Inspirée par le FMI et la Banque mondiale, la stratégie de libéralisation du nouveau président Bola Tinubu a aggravé la crise que traverse depuis près de dix ans le pays le plus peuplé d’Afrique. Le naira, la monnaie nigériane, est en chute libre.

La potion néolibérale ne sauvera pas le Nigéria d’une crise économique sans fin. La thérapie de choc qu’applique le nouveau président fédéral du pays, Bola Tinubu, en poste depuis mai 2023, a aggravé les difficultés économiques du pays, qui est désormais en proie à une spirale inflationniste et à l’aggravation d’une misère déjà généralisée.

Le 15 février 2024, le bureau national des statistiques du Nigéria (NBS) a publié le taux d’inflation annuel pour le mois de janvier. À 29,9 %, il est 7,5 points au-dessus du niveau de mai dernier et à son plus haut depuis 1996. La hausse des produits alimentaires, qui constituent la grande part de la consommation, a atteint 35,4 %.  

Cette annonce est un coup dur pour les Nigérians, alors que les derniers chiffres officiels disponibles établissent que la pauvreté monétaire frappe 40,1 % de la population. La pauvreté « multidimensionnelle », qui prend en compte l’accès réel aux biens et services essentiels, comme la santé, le logement, l’éducation ou la nourriture, ne concerne pas moins de 63 % des Nigérians.

Mais c’est surtout un désaveu pour le nouveau président, qui avait misé, dès le début de son mandat, sur des « réformes courageuses » rapides et inspirées par le FMI et la Banque mondiale pour redresser l’économie du pays. Un échec de plus à mettre au crédit de ces institutions qui, malgré les désastres qu’elles causent, ne varient jamais dans leur détermination à imposer leurs idéologies à des pays fragiles.

Le 27 mai 2023, lorsque Bola Tinubu est investi à la présidence fédérale de ce pays de 223 millions d’habitants, le plus peuplé d’Afrique, le Nigéria est déjà englué dans une longue crise économique. Depuis l’indépendance du pays en 1960, son économie dépend étroitement et presque exclusivement de sa production de pétrole brut, qui a été, jusqu’au début des années 2010, la douzième du monde.

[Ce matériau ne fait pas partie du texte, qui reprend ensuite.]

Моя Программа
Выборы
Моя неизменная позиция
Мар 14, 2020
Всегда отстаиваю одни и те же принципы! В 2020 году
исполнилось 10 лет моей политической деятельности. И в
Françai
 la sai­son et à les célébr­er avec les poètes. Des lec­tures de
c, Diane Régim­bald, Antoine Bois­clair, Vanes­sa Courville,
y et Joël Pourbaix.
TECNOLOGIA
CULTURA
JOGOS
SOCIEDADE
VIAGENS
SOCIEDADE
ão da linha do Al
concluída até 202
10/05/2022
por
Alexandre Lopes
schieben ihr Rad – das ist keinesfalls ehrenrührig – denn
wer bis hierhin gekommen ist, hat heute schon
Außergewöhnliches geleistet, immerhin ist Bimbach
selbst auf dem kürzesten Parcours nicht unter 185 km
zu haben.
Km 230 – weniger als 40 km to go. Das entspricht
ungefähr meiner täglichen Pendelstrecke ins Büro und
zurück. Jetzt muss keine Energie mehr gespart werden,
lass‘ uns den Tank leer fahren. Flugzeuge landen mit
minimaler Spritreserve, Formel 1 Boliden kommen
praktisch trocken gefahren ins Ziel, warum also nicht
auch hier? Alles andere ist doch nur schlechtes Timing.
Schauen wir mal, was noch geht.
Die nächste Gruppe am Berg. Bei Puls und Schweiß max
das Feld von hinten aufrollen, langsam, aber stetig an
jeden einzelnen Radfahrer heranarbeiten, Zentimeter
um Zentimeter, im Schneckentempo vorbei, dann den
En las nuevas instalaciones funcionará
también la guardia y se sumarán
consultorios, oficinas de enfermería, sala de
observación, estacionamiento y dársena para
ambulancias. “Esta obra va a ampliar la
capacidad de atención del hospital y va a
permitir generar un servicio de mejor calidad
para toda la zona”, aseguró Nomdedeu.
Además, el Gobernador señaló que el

La bulle des matières premières, au début de ce siècle, permet au pays d’afficher des taux de croissance annuels de 6 à 7 %. Le pays est alors à la mode, on y voit le futur géant africain de l’économie mondiale. Mais l’économie ne se modifie guère et reste encastrée dans les exportations pétrolières.

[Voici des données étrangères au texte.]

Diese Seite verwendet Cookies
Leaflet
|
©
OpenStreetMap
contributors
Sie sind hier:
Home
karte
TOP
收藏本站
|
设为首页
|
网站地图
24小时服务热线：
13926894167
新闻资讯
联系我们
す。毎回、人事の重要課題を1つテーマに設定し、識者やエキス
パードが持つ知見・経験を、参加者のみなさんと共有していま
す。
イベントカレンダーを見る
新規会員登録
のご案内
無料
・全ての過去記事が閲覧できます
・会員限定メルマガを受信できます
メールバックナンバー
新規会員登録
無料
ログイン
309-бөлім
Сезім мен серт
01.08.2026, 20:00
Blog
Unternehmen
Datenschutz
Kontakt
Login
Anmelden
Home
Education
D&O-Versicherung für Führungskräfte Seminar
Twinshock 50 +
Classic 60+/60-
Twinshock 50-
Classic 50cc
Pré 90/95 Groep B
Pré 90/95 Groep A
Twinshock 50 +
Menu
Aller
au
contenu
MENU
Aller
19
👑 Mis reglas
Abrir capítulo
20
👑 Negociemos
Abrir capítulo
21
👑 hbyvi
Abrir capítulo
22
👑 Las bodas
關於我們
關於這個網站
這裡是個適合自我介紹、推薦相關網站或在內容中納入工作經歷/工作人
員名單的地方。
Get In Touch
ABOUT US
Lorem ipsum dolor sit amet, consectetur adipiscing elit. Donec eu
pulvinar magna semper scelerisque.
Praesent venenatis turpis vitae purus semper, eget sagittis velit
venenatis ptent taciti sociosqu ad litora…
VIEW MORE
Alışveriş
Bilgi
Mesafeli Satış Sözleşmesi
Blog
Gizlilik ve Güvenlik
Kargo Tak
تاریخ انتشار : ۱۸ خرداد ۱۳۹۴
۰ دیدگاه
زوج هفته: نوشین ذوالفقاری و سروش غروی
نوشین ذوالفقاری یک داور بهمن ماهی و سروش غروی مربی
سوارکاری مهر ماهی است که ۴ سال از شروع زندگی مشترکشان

Une longue crise structurelle

À partir du milieu des années 2010, la situation change entièrement. La crise des matières premières causée par la surproduction chinoise frappe la demande de brut nigérian, alors même que la production a commencé à reculer sous le double effet du manque d’investissements et de problèmes sécuritaires. La région du delta du Niger, productrice de pétrole, est le lieu de la terrible guerre du Biafra (1967-70) et des mouvements séparatistes persistent dans la région, perturbant les activités.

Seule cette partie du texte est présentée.